*** Opening of Information ***
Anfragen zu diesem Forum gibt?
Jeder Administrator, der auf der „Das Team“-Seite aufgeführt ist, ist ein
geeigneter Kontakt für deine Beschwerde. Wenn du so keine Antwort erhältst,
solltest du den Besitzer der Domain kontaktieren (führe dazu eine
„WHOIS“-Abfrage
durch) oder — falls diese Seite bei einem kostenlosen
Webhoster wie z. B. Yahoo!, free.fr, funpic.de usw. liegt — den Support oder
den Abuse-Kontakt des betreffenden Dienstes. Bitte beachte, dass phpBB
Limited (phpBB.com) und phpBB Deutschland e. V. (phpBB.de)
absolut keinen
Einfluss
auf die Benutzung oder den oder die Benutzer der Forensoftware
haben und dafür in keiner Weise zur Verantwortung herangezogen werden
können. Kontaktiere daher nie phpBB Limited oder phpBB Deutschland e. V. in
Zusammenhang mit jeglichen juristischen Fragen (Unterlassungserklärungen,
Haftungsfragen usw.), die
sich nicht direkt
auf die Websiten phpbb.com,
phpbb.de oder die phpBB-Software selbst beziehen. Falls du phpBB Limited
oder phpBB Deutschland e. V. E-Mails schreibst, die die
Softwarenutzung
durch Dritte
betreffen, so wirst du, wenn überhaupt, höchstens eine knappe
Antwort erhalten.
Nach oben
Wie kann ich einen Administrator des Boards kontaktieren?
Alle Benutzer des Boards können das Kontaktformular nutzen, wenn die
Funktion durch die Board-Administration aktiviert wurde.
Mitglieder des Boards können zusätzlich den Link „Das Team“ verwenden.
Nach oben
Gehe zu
*** Close of Information ***
Description of the task>
What is wanted is every line above, written out exactly.

The completed task>
Anfragen zu diesem Forum gibt?
Jeder Administrator, der auf der „Das Team“-Seite aufgeführt ist, ist ein
geeigneter Kontakt für deine Beschwerde. Wenn du so keine Antwort erhältst,
solltest du den Besitzer der Domain kontaktieren (führe dazu eine
„WHOIS“-Abfrage
durch) oder — falls diese Seite bei einem kostenlosen
Webhoster wie z. B. Yahoo!, free.fr, funpic.de usw. liegt — den Support oder
den Abuse-Kontakt des betreffenden Dienstes. Bitte beachte, dass phpBB
Limited (phpBB.com) und phpBB Deutschland e. V. (phpBB.de)
absolut keinen
Einfluss
auf die Benutzung oder den oder die Benutzer der Forensoftware
haben und dafür in keiner Weise zur Verantwortung herangezogen werden
können. Kontaktiere daher nie phpBB Limited oder phpBB Deutschland e. V. in
Zusammenhang mit jeglichen juristischen Fragen (Unterlassungserklärungen,
Haftungsfragen usw.), die
sich nicht direkt
auf die Websiten phpbb.com,
phpbb.de oder die phpBB-Software selbst beziehen. Falls du phpBB Limited
oder phpBB Deutschland e. V. E-Mails schreibst, die die
Softwarenutzung
durch Dritte
betreffen, so wirst du, wenn überhaupt, höchstens eine knappe
Antwort erhalten.
Nach oben
Wie kann ich einen Administrator des Boards kontaktieren?
Alle Benutzer des Boards können das Kontaktformular nutzen, wenn die
Funktion durch die Board-Administration aktiviert wurde.
Mitglieder des Boards können zusätzlich den Link „Das Team“ verwenden.
Nach oben
Gehe zu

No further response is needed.